WHAT IS BEING ASKED
Leave out every picture and set down, exactly, the lines below from the one holding "manera efectiva en tu rutina de" up to and including the one holding "Élections : mode d’emploi".

Records from a data collection
- - -

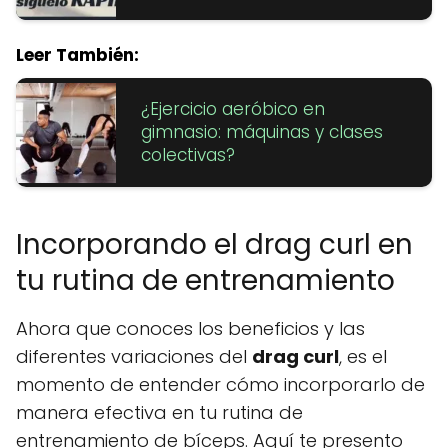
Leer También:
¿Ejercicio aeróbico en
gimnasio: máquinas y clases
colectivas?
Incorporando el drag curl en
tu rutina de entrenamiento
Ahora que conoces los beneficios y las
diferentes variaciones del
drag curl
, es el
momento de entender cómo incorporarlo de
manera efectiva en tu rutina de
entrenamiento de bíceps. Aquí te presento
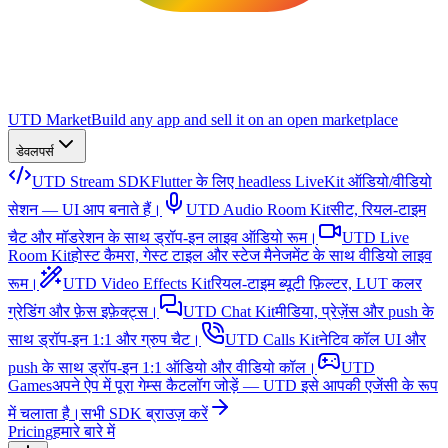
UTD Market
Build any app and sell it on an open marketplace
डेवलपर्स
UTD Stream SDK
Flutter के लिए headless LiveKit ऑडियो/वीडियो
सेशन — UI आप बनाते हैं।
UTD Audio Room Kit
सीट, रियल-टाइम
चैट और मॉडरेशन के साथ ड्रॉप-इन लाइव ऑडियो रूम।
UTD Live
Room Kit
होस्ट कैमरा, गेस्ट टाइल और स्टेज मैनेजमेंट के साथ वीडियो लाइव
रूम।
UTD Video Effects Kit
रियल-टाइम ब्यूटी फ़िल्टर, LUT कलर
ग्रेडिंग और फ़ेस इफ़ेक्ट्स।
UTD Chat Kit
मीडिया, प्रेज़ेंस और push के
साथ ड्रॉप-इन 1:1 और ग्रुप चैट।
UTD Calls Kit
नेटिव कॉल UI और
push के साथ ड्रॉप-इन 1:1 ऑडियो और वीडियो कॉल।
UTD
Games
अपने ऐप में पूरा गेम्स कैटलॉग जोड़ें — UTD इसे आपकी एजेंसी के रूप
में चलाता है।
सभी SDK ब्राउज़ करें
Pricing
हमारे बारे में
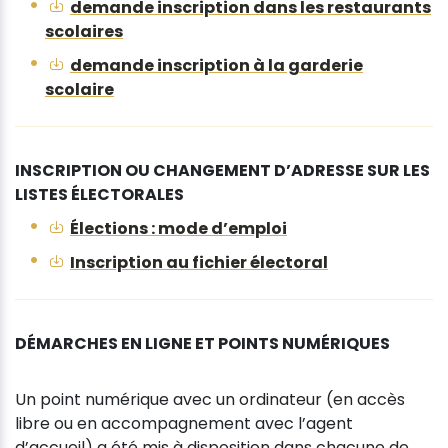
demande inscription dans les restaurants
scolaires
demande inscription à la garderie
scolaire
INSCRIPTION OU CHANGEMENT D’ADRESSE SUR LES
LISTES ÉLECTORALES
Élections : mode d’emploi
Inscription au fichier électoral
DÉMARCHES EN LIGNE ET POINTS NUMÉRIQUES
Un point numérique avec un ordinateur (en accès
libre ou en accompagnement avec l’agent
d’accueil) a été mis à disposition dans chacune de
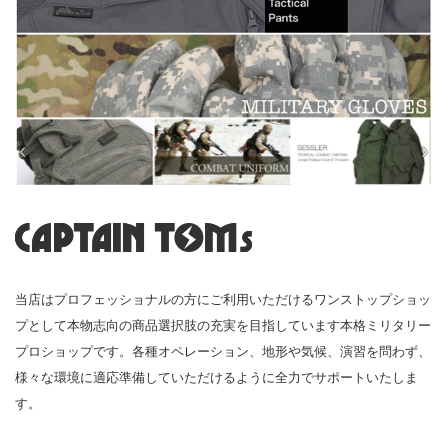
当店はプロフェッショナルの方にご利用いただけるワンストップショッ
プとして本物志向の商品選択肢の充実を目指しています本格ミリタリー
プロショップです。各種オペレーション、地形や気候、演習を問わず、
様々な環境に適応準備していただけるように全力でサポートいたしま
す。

- - -

REPLY TO THE EXERCISE
manera efectiva en tu rutina de
entrenamiento de bíceps. Aquí te presento
UTD Market
Build any app and sell it on an open marketplace
डेवलपर्स
UTD Stream SDK
Flutter के लिए headless LiveKit ऑडियो/वीडियो
सेशन — UI आप बनाते हैं।
UTD Audio Room Kit
सीट, रियल-टाइम
चैट और मॉडरेशन के साथ ड्रॉप-इन लाइव ऑडियो रूम।
UTD Live
Room Kit
होस्ट कैमरा, गेस्ट टाइल और स्टेज मैनेजमेंट के साथ वीडियो लाइव
रूम।
UTD Video Effects Kit
रियल-टाइम ब्यूटी फ़िल्टर, LUT कलर
ग्रेडिंग और फ़ेस इफ़ेक्ट्स।
UTD Chat Kit
मीडिया, प्रेज़ेंस और push के
साथ ड्रॉप-इन 1:1 और ग्रुप चैट।
UTD Calls Kit
नेटिव कॉल UI और
push के साथ ड्रॉप-इन 1:1 ऑडियो और वीडियो कॉल।
UTD
Games
अपने ऐप में पूरा गेम्स कैटलॉग जोड़ें — UTD इसे आपकी एजेंसी के रूप
में चलाता है।
सभी SDK ब्राउज़ करें
Pricing
हमारे बारे में
demande inscription dans les restaurants
scolaires
demande inscription à la garderie
scolaire
INSCRIPTION OU CHANGEMENT D’ADRESSE SUR LES
LISTES ÉLECTORALES
Élections : mode d’emploi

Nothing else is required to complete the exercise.